Los requisitos previos fundamentales
Para que este ambicioso proyecto se ponga en marcha, primero deben cumplirse dos condiciones esenciales que dependen de la Legislatura provincial. La primera es la aprobación del proyecto para declarar a la plaza La Madrid y sus alrededores como patrimonio cultural de la Provincia. Este expediente ya tiene dictamen favorable de la Comisión de Cultura y su presidente, Roberto Moreno, estima que podría tratarse en el recinto este mismo año.
La segunda condición es la creación del Organismo de Coordinación y Planificación-El Bajo (OCP-El Bajo). Este organismo, que también está en análisis legislativo, dependería del Ministerio de Obras Públicas y estaría integrado por diversos organismos técnicos oficiales, la Universidad Nacional de Tucumán (UNT) y representantes del sector privado, comerciantes y vecinos. Su función sería crucial para ordenar el actual conflicto jurisdiccional entre el municipio capitalino, la Provincia y la Nación, especialmente en sectores que aún pertenecen a los ferrocarriles.
El diagnóstico actual: un barrio en estado de abandono
Antes de diseñar el plan, los expertos realizaron un diagnóstico detallado de la situación actual de El Bajo. Las conclusiones son contundentes: la ausencia del Estado es total, lo que ha derivado en marginalidad y decadencia. El informe señala problemas graves de inseguridad delictiva y vial, prostitución, venta de drogas y alcohol sin control, y riesgos edilicios en la ex Terminal de Ómnibus.
Además, se detectó un abandono generalizado de edificios históricos, usurpaciones y ocupaciones ilegales de la vía pública, basurales, aguas servidas y una falta casi total de mobiliario urbano. Este panorama de desidia es el que el Master Plan pretende revertir de manera integral.
Los ocho ejes del plan de transformación
El programa “El Bajo hacia el futuro” se estructura en ocho pilares principales. El primero es la puesta en valor y preservación del patrimonio histórico-cultural, que incluye restaurar el edificio de la ex Estación Central Norte (ya declarado patrimonio), revitalizar la plaza La Madrid, restituir el busto del general La Madrid y construir bustos de los próceres general Antonio Díaz Vélez y sargento Mariano Gómez.
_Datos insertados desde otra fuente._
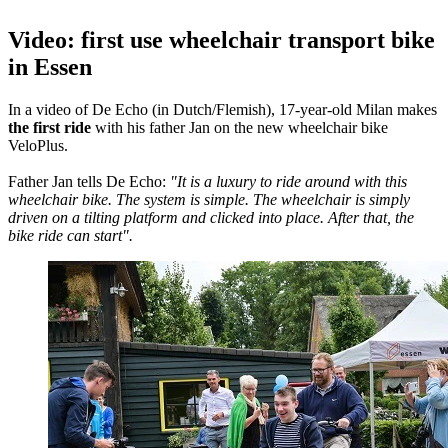
Video: first use wheelchair transport bike
in Essen
In a video of De Echo (in Dutch/Flemish), 17-year-old Milan makes
the first ride
with his father Jan on the new wheelchair bike
VeloPlus.
Father Jan tells De Echo:
"It is a luxury to ride around with this
wheelchair bike. The system is simple. The wheelchair is simply
driven on a tilting platform and clicked into place. After that, the
bike ride can start".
El segundo eje son las intervenciones urbanísticas y de accesibilidad, que contemplan habilitar nuevos accesos al ex Predio Ferial y peatonalizar el pasaje Gómez en su primera cuadra. El tercer punto es el reordenamiento comercial, que propone reubicar los puestos del Mercado de Pulgas en un espacio específico con criterios arquitectónicos unificados.
El cuarto eje se refiere a infraestructura y servicios públicos. Plantea intervenir el edificio de la ex Terminal y el sector de andenes para crear un centro de convenciones y un patio gastronómico, reubicar oficinas públicas, construir un Centro de Atención Primaria de la Salud (CAPS) e instalar garitas policiales.
La promoción económica y científica constituye el quinto eje, con la construcción de un polo científico y el incentivo para la edificación de un hotel de categoría mediante inversión privada. El sexto pilar es la conservación de fachadas y revitalización urbana, coordinando con vecinos y comerciantes la intervención de fachadas privadas con la línea arquitectónica de fines del siglo XIX y principios del XX.
Los dos últimos ejes son la promoción turística, mediante señalética que identifique personajes y lugares emblemáticos, y la promoción cultural, creando un polo de desarrollo socio-cultural que fomente la creación artística y la organización de eventos.
El plan representa una oportunidad histórica para rescatar un área fundamental de la capital tucumana, generando desarrollo, seguridad y una nueva identidad para un barrio con un pasado glorioso y un presente desafiante.